Kevin passava il palmo della mano sulla testa di Jared – “Sembri piú giovane cosí... nessuno direbbe che hai quarantaquattro anni Jared...”
“Quasi quarantacinque...” – replicó ridendo.
“Non fa differenza...” – anche Kevin sorrise.
“Ti... ti fa male... da qualche parte...?”
“Ho... ho un nodo qui... non riesco a scioglierlo...” – mormoró indicando un punto alla bocca dello stomaco, poi proseguí – “... Non so quando potró fare l’amore ancora ... con Glam...”
“Presto... prima di quanto credi e poi perché non dovresti...?”
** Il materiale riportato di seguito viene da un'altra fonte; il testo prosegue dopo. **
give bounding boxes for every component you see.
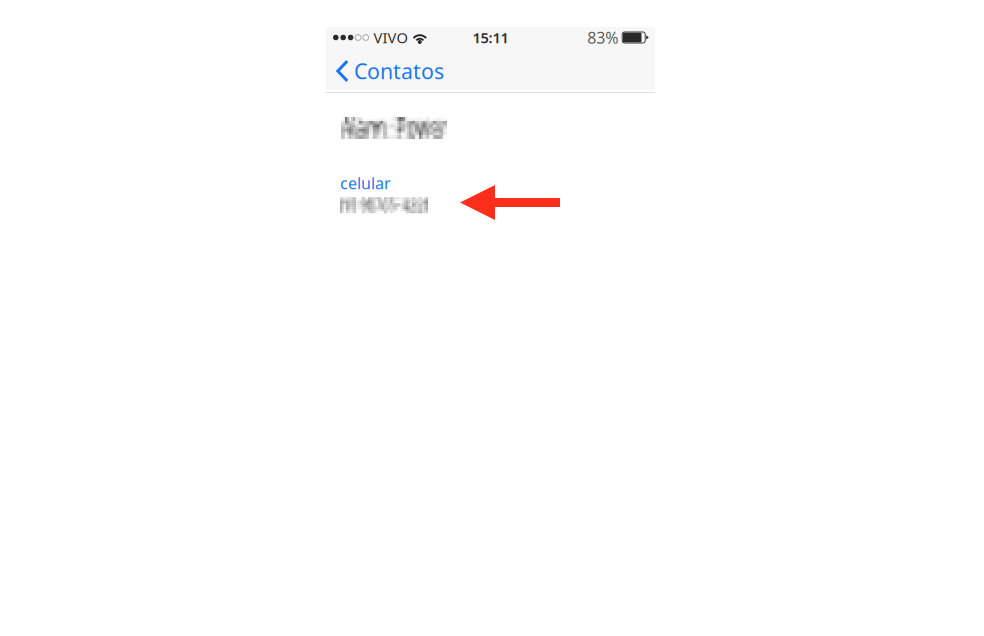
button[interactable]: Contatos [326,45,452,93]
staticText: celular [340,172,391,194]
staticText: 83% [587,27,618,48]
button[interactable]: celular, phone number [326,166,655,222]
staticText: VIVO [374,28,408,47]
staticText: 15:11 [472,28,508,47]
staticText: Contatos [354,57,444,85]
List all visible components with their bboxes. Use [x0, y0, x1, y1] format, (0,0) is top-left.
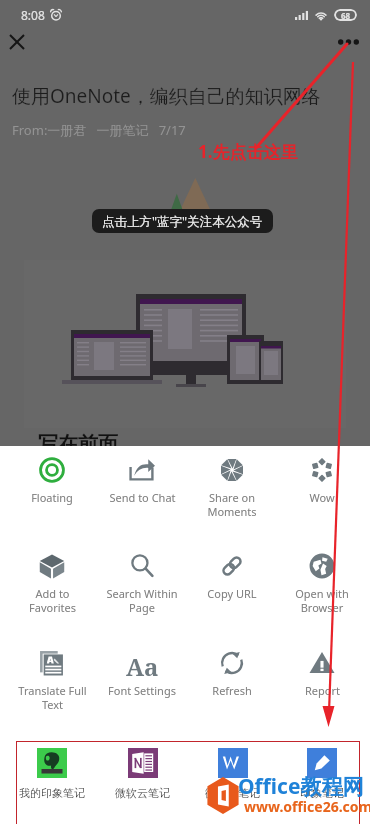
staticText: 写在前面: [38, 432, 118, 457]
staticText: Report: [305, 683, 340, 698]
staticText: 微软云笔记: [205, 786, 260, 800]
button[interactable]: Share on Moments: [189, 457, 275, 525]
staticText: Floating: [31, 490, 73, 505]
staticText: 我的印象笔记: [19, 786, 85, 800]
staticText: 印象笔记: [300, 786, 344, 800]
staticText: 1.先点击这里: [198, 140, 298, 163]
button[interactable]: 印象笔记: [279, 748, 365, 810]
button[interactable]: 微软云笔记: [99, 748, 185, 810]
button[interactable]: Aa: [99, 650, 185, 718]
staticText: Open with Browser: [295, 586, 349, 615]
button[interactable]: Add to Favorites: [9, 553, 95, 621]
button[interactable]: Send to Chat: [99, 457, 185, 525]
staticText: 点击上方"蓝字"关注本公众号: [102, 213, 263, 230]
staticText: Add to Favorites: [29, 586, 76, 615]
button[interactable]: Close: [3, 28, 31, 56]
button[interactable]: More options: [332, 26, 364, 58]
button[interactable]: Copy URL: [189, 553, 275, 621]
staticText: Send to Chat: [109, 490, 176, 505]
button[interactable]: Refresh: [189, 650, 275, 718]
staticText: www.office26.com: [244, 797, 370, 816]
staticText: Refresh: [212, 683, 252, 698]
staticText: From:一册君 一册笔记 7/17: [12, 121, 186, 139]
staticText: Share on Moments: [207, 490, 257, 519]
staticText: Aa: [126, 650, 159, 676]
staticText: Copy URL: [207, 586, 257, 601]
staticText: Font Settings: [108, 683, 176, 698]
staticText: Translate Full Text: [18, 683, 87, 712]
staticText: Wow: [309, 490, 335, 505]
staticText: 微软云笔记: [115, 786, 170, 800]
staticText: 8:08: [21, 7, 45, 23]
staticText: Office教程网: [238, 772, 364, 801]
button[interactable]: Translate Full Text: [9, 650, 95, 718]
button[interactable]: Wow: [279, 457, 365, 525]
button[interactable]: Search Within Page: [99, 553, 185, 621]
button[interactable]: 我的印象笔记: [9, 748, 95, 810]
button[interactable]: Open with Browser: [279, 553, 365, 621]
staticText: Search Within Page: [106, 586, 178, 615]
staticText: 使用OneNote，编织自己的知识网络: [12, 83, 321, 109]
button[interactable]: 微软云笔记: [189, 748, 275, 810]
staticText: 68: [341, 10, 351, 21]
button[interactable]: Floating: [9, 457, 95, 525]
button[interactable]: Report: [279, 650, 365, 718]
“La vergogna mi soffoca... Brandon dice che è un trauma e che lo supereró... ma io... io... io amo solo Glam, gli sono sempre stato devoto... non sono mai finito in un altro letto, neppure con Chris ... Erano in due e ci hanno... ci hanno... non riesco neppure a dirlo!” – chiuse i pugni, per poi passarsi le mani tra i capelli – “Li voglio tagliare anch’io... ti prego Jared, chiama qualcuno che lo possa fare... subito!”
“Cosa...? Sí... scusami, va bene, chiamo un amico... verrá immediatamente se vuoi...”
“Sí... sí... grazie Jared.”
Marco accese la macchinetta.
“Me li fai come Jared...? Come un marine...”
“Ok... stai fermo mi raccomando...”
Kevin si era seduto su di una sedia a rotelle, mentre Colin e Glam ascoltavano la spiegazione di quanto stava accadendo da Jared.
“Credo sia... come una punizione... lui adora i suoi capelli...” – disse Glam, sconvolto.
“È solo una fase... ci vuole del tempo...” – intervenne Colin, con le mani in tasca.
Arrivó la dottoressa.
“Buongiorno a tutti... allora le analisi sono a posto... La scientifica ci ha confermato che i due... i due soggetti non avevano malattie veneree e questa è una bella notizia... Ma ne ho un’altra: Kevin puó tornare a casa, se vuole...”
“È un’ottima notizia... Lo riporto a Los Angeles, a casa nostra. Sempre se ci vorrá andare.”
“Ha dei parenti...? Cioè mi perdoni signor Geffen, ma io sapevo che lei risiedeva ad Haiti e Kevin non dovrebbe rimanere da solo.”
“Non lo sará, resteró io con lui, non si preoccupi.”
“Perfetto. Le dimissioni sono giá firmate, ora vado da Kevin per informarlo.”
Jared ricevette una telefonata.
Era Syria.
Si allontanó per chiederle se andava tutto bene.
Lei era agitata per la nuova ecografia, ma riuscí a calmarla, assicurandole che sarebbe rientrato al piú presto.
Tornó poi da Colin – “Ho un aereo tra due ore... mi accompagni all’aeroporto?”
“Sí amore... certo...” – rispose, accarezzandogli le guance rigate e pallide.
Jared guardó poi Geffen – “Salutami Kevin, digli ... che gli voglio bene... ciao Glam, ti scriveró... abbiate cura di voi...”
Lui lo strinse sul cuore, trattenendo la sua afflizione – “Ciao Jared... grazie.”
Farrell fermó il suv nel parcheggio sotterraneo del J.F. Kennedy, cercando di respirare regolarmente.
Aveva bisogno di impasticcarsi, ma non l’avrebbe fatto per nulla al mondo.
Pensó al sorriso dei loro bambini e si ricordó all’improvviso di una cosa: una memory card.
La prese dal portafogli, passandola poi a Jared.
“Tieni... ci sono le foto del compleanno di Becki... ed altre... anche dei gatti, di Spanki e Dado... Manchi a tutti, ci... ci manchi da morire Jared...” – la sua disperazione dilagó, ma non voleva assillarlo, glielo disse, ma Leto gli chiese di sfogarsi liberamente.
Lo bació a lungo, poi reclinó i sedili, spogliandosi velocemente e mettendo le sicure.
Liberó Colin dai jeans e dai boxer, calandoli quel poco necessario a permettergli di possederlo, restandogli sotto, mentre lui spingeva il suo sesso dentro a Jared, senza mai smettere di succhiargli la lingua, poi la bocca, unendosi ai suoi gemiti.
Colin afferró i bordi del sedile di Jared, aderendo a lui il piú possibile, scopandolo forte a quel punto, poi piú dolcemente, poi di nuovo con tanta foga, fino a svuotarsi in lui, sentendosi perduto e ritrovato, prima di salutarlo senza che Jared si voltasse piú indietro.